The term neurotransmitter co-release describes the process by which two (or more) neurotransmitters are released by a single neuron in response to an action potential. This description emphasizes the mechanism involved, and is restricted to the release of neurotransmitters by vesicular exocytosis⁴. Co-release results from packaging multiple transmitters into individual synaptic vesicles or from the coincident membrane fusion of different vesicles filled with distinct neurotransmitters (FIG. 1a–d). Because small molecule transmitters and neuropeptides are often distributed to separate vesicular compartments (clear synaptic vesicles and large dense core vesicles) and differentially mobilized by intracellular Ca²⁺ (see REF. ²), the term co-release typically applies to exocytosis of two classical neurotransmitters.

Figure 1. Distinct cellular and molecular mechanisms of co-transmission.

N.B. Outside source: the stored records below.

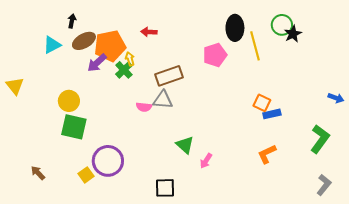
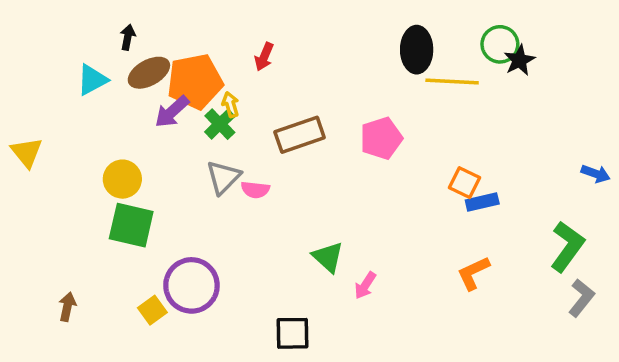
red arrow: (149, 32) -> (264, 57), turned -70
yellow line: (255, 46) -> (452, 82), turned -72
pink pentagon: (215, 55) -> (381, 138), moved
gray triangle: (163, 100) -> (223, 177), moved, turned -50
brown arrow: (38, 173) -> (67, 307), turned 56
gray L-shape: (324, 185) -> (581, 298), moved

Although it is often difficult to identify co-transmission experimentally using electrophysiological and anatomical approaches, there are several possible mechanisms by which co-transmission of two neurotransmitters might occur, each offering distinct functionality and plasticity. a|The transmitters may be loaded into individual synaptic vesicles using a common vesicular transporter. The abundance of the transmitters in the cytosol and transporter affinity for those transmitters will determine the relative content of synaptic vesicles. Such co-packaging ensures that both transmitters are released at the same time and location, and are subject to similar presynaptic short-term plasticity. b|The transmitters may be packaged into individual vesicles using distinct vesicular transporters. The relative abundance of each co-transmitter in vesicles varies with cytosolic transmitter availability and with the expression levels of the vesicular transporters. Unless all vesicles express both transporters, this type of co-packaging likely occurs together with the co-packaging described in part c. c| The transmitters may be packaged into separate vesicles that are found within individual presynaptic boutons. Although both transmitters would be exocytosed from the same presynaptic bouton, their release could be modulated independently over short and long time scales, depending on transmitter abundances, synaptic vesicle release probability and the rate of synaptic vesicle recycling and loading for each transmitter. d|The transmitters may be packaged into separate vesicles that distribute to distinct presynaptic release sites. Physical separation would allow the presynaptic release of both transmitters to be modulated separately, and the targeting of each transmitter to different postsynaptic compartments. For example, glutamate release may target dendritic spines while GABA is exocytosed onto dendritic shafts. e|An example of transmitter co-release that does not result in synaptic co-transmission is depicted, in which postsynaptic membranes (cell A and cell B) express receptors for only one of the two transmitters. This mechanism enables presynaptic neurons to broadcast a signal that is differentially interpreted by distinct neuronal elements.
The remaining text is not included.